1877 Nez Perce clash with the U.S. Army near the Big Hole River in Montana.
1887 The Catholic Diocese of Cheyenne formally established.
1887 Henry Longabaugh (the Sundance Kid) convicted of larceny in Sundance.
1894 The State's Populist Party held its convention: Attribution: Wyoming State Historical Society.
1895 According to my Wyoming History Calendar, "New Woman" appeared on the streets of Thermopolis wearing "bifurcated skirts". Bifurcated skirts were suitable for riding, and seem to have made their appearance about this time. I'm not really sure from this entry, however, if a Thermopolis newspaper was noting the arrival of the "New Woman" as a type in Thermopolis, or if they were actually noting a singular new woman. Attribution: Wyoming State Historical Society.
1916 The Cheyenne State Leader for August 9, 1916. The Inglorious Reappearance of Pvt Dilley?
It seems that Pvt. Dilley's circumstances were not quite as tragic as reported yesterday, maybe.

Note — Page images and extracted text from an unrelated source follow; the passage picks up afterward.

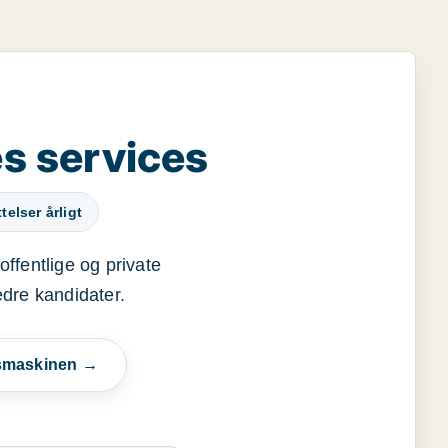
s services
elser årligt
offentlige og private
edre kandidater.
esmaskinen →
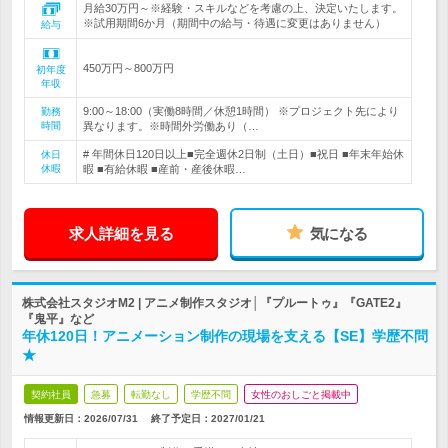
月給30万円～※経験・スキルなどを考慮の上、決定いたします。
※試用期間6か月（期間中の給与・待遇に変更はありません）
給与
450万円～800万円
初年度
年収
9:00～18:00（実働8時間／休憩1時間） ※プロジェクト先により
勤務
時間
異なります。※時間外労働あり（…
# 年間休日120日以上■完全週休2日制（土日）■祝日 ■年末年始休
休日
休暇
暇 ■有給休暇 ■産前・産後休暇…
求人詳細を見る
気になる
株式会社スタジオM2 | アニメ制作スタジオ│『プルートゥ』『GATE2』
『鬼平』など
年休120日！アニメーション制作の現場を支える【SE】学歴不問
★
契約社員
急募
転勤なし
学歴不問
女性のおしごと掲載中
情報更新日：2026/07/31
終了予定日：
2027/01/21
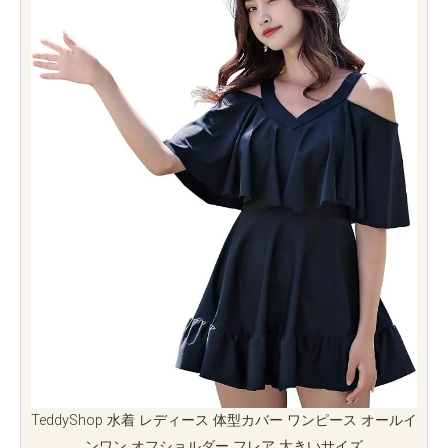
TeddyShop 水着 レディース 体型カバー ワンピース オールイ
ンワン オフショルダー フレア 大きいサイズ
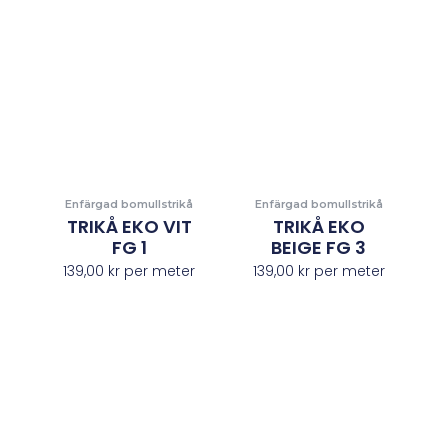
Enfärgad bomullstrikå
Enfärgad bomullstrikå
TRIKÅ EKO VIT
TRIKÅ EKO
FG 1
BEIGE FG 3
139,00
kr
per meter
139,00
kr
per meter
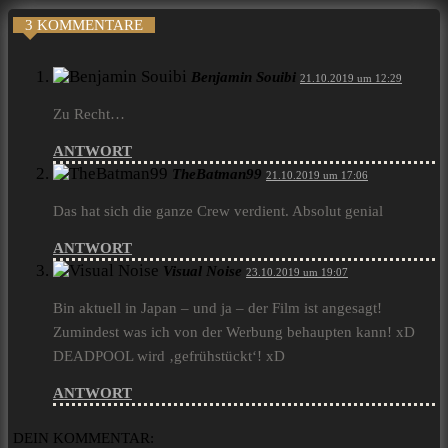
3 KOMMENTARE
Benjamin Souibi
21.10.2019 um 12:29
Zu Recht…
ANTWORT
TheBatman99
21.10.2019 um 17:06
Das hat sich die ganze Crew verdient. Absolut genial
ANTWORT
Visual Noise
23.10.2019 um 19:07
Bin aktuell in Japan – und ja – der Film ist angesagt!
Zumindest was ich von der Werbung behaupten kann! xD
DEADPOOL wird ‚gefrühstückt‘! xD
ANTWORT
DEIN KOMMENTAR:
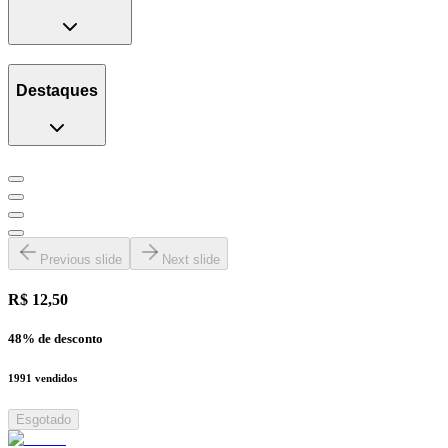
Destaques
Previous slide
Next slide
R$ 12,50
48
% de desconto
1991
vendidos
Esgotado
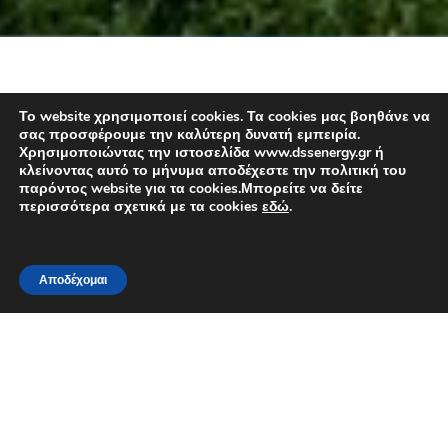
Το website χρησιμοποιεί cookies. Τα cookies μας βοηθάνε να
σας προσφέρουμε την καλύτερη δυνατή εμπειρία.
Χρησιμοποιώντας την ιστοσελίδα www.dssenergy.gr ή
κλείνοντας αυτό το μήνυμα αποδέχεστε την πολιτική του
Φωτοβολταϊκά Συστήματα
παρόντος website για τα cookies.Μπορείτε να δείτε
περισσότερα σχετικά με τα cookies
εδώ
.
Τα φωτοβολταϊκά συστήματα χωρίζονται σε δύο
κατηγορίες, τα διασυνδεδεμένα και τα αυτόνομα. Τα
Αποδέχομαι
διασυνδεδεμένα Φ/Β συστήματα ενώνονται με το δίκτυο
μεταφοράς ηλεκτρικής ενέργειας ΔΕΗ-ΔΕΣΜΗΕ, στο
οποίο διοχετεύουν/πωλούν απευθείας την ενέργεια που
παράγουν. Τα αυτόνομα Φ/Β συστήματα αποθηκεύουν την
παραγόμενη ενέργεια σε συσσωρευτές/μπαταρίες, ώστε
να είναι έτοιμη για ιδιοκατανάλωση, όποτε υπάρχει
ανάγκη π.χ. συνεχόμενες ημέρες με χαμηλή ηλιοφάνεια ή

A person has to wonder a bit about his fate, assuming he was tracked down and arrested. His desertion came at that point in time at which the Army was evolving from the Frontier Army practice, in which 1/3d of the enlisted men went AWOL or deserted annually, and which the offense was not too seriously worried about unless the departing troops took equipment with them, to one which would regard this as a much more serious matter. And, to add to it, when conscription came for World War One public sentiments were so strong that in some areas a man of military age could not walk for more than a couple of blocks without being accosted by citizens wondering if they were shirking their duty. Young women, in fact, were particularly zealous in offering offense to men who appeared to be less than enthusiastic about military service. Pvt. Dilley's actions may have had implications he didn't consider at the time.
Assuming, of course, that he had deserted. Which perhaps, he had not. He never reappeared, in spite of having family and friends in the state. His father was certain that he'd been murdered, which he may very well have been.
If he left service without discharge, he certainly wasn't the only one to attempt it. Disciplinary problems were a huge factor with the Wyoming Guard, including desertions, which were not all that uncommon. As we've seen, going AWOL was fairly common as well, at least in the context of briefly leaving to marry.
On other matters, 2ar was in the air, with the Guard being inspected and the paper contemplating what war with Mexico might mean, which apparently meant war with Japan. Odd to see that speculated on in this context.
Love was also in the air, and yet another Guardsman went AWOL to elope, something that seems to have been a regular occurrence.
1918 The U. S. government ordered automobile production to halt by January 1, 1919, and convert to military production.
1937 The Casper Alcova Project renamed the Kendrick Project in honor of John B. Kendrick.
1944 The United States Forest Service and the Wartime Advertising Council release posters featuring Smokey Bear for the first time. It's interesting to note that at least some WWII era anti forest fire campaigns were very war themed.
1974 Gerald R. Ford was sworn in as the 38th president of the United States following the resignation of Richard M. Nixon. Ford has a connection with Wyoming in that his father was part of a family that had shipping and commercial interest in Wyoming and Nebraska. Ford was born on Omaha Nebraska as Leslie Lynch King, and his parents divorced almost immediately after his birth.